Por Guilherme Lopes
Advogado
A gestão tributária de uma clínica médica envolve, hoje, muito mais do que escolher um regime de apuração de impostos. Nos últimos anos, dois movimentos legislativos e jurisprudenciais alteraram de forma significativa o cenário para médicos e gestores: a consolidação da equiparação hospitalar como instrumento legítimo e seguro de redução da carga tributária na pessoa jurídica, e a publicação da Lei nº 15.270/2025, que introduziu a tributação de lucros e dividendos acima de R$ 50 mil mensais distribuídos a pessoas físicas.
Cada um desses institutos, isoladamente, já justifica atenção.
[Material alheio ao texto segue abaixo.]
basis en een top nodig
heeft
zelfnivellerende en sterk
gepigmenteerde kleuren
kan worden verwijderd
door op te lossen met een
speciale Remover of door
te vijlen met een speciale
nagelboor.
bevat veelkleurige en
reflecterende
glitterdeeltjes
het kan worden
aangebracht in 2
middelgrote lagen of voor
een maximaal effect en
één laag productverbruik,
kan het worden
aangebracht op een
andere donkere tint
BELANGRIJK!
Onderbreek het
Combinados, eles revelam uma sinergia estrutural que pode, quando bem planejada, reduzir de forma expressiva o custo tributário total da atividade médica: tanto o imposto pago pela clínica quanto o imposto pago pelo sócio no momento em que os lucros chegam ao seu patrimônio pessoal.
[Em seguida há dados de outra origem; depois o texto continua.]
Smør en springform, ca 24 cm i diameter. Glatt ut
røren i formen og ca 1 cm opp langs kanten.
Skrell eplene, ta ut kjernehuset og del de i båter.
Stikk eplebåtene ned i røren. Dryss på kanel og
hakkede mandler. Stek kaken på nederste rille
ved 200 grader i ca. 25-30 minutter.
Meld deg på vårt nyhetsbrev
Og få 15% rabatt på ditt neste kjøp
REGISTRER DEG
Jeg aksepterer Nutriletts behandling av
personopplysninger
Este artigo tem como objetivo explicar como funcionam esses dois instrumentos e, principalmente, mostrar por que eles precisam ser pensados em conjunto para que o planejamento tributário seja verdadeiramente eficiente.
1. O problema: clínicas pagando mais do que deveriam
A maior parte das clínicas médicas que opera no Lucro Presumido recolhe IRPJ e CSLL sobre uma base de cálculo equivalente a 32% da receita bruta. Isso significa que, antes mesmo de o imposto ser calculado, o fisco presume que 32% de tudo o que a clínica fatura é lucro, independentemente dos custos reais da operação.
Para uma clínica com faturamento de R$ 300 mil por mês, isso representa R$ 96 mil sendo tratados como lucro tributável todos os meses, mesmo que os custos efetivos consumam grande parte desse valor. A carga efetiva de IRPJ e CSLL, nesse cenário, gira em torno de 13,5% da receita bruta, um peso considerável, especialmente em um mercado que combina alta complexidade operacional com pressão crescente sobre margens.
O ponto central é que muitas clínicas aceitam essa tributação como se fosse a única opção disponível. Não é. A legislação federal prevê, há décadas, um tratamento diferenciado para clínicas que prestam serviços de natureza hospitalar, benefício este que vem sendo subutilizado em grande parte do mercado.
2. Equiparação hospitalar: o que é e como funciona
2.1 A origem legal e o reconhecimento pelo STJ
A equiparação hospitalar está prevista na Lei nº 9.249/1995. O dispositivo reduz a base de cálculo sobre as pessoas jurídicas que prestam serviços hospitalares no regime do Lucro Presumido, reduzindo o IRPJ de 32% para 8% da receita bruta e a CSLL de 32% para 12%.
Por muitos anos, a Receita Federal tentou restringir esse benefício apenas a estabelecimentos com estrutura física de internação, ou seja, hospitais no sentido tradicional. Contudo, o Superior Tribunal de Justiça (STJ), ao julgar o Tema Repetitivo nº 217 (REsp 1.116.399/BA), encerrou essa discussão: o conceito de ‘serviços hospitalares’ deve ser interpretado de forma objetiva, com base na natureza do procedimento realizado, e não na estrutura física do estabelecimento.
Desse modo, uma clínica que realiza procedimentos cirúrgicos, diagnósticos de média e alta complexidade ou faz uso de anestesias presta, em sua essência, serviços de natureza hospitalar, independentemente de ter ou não leitos.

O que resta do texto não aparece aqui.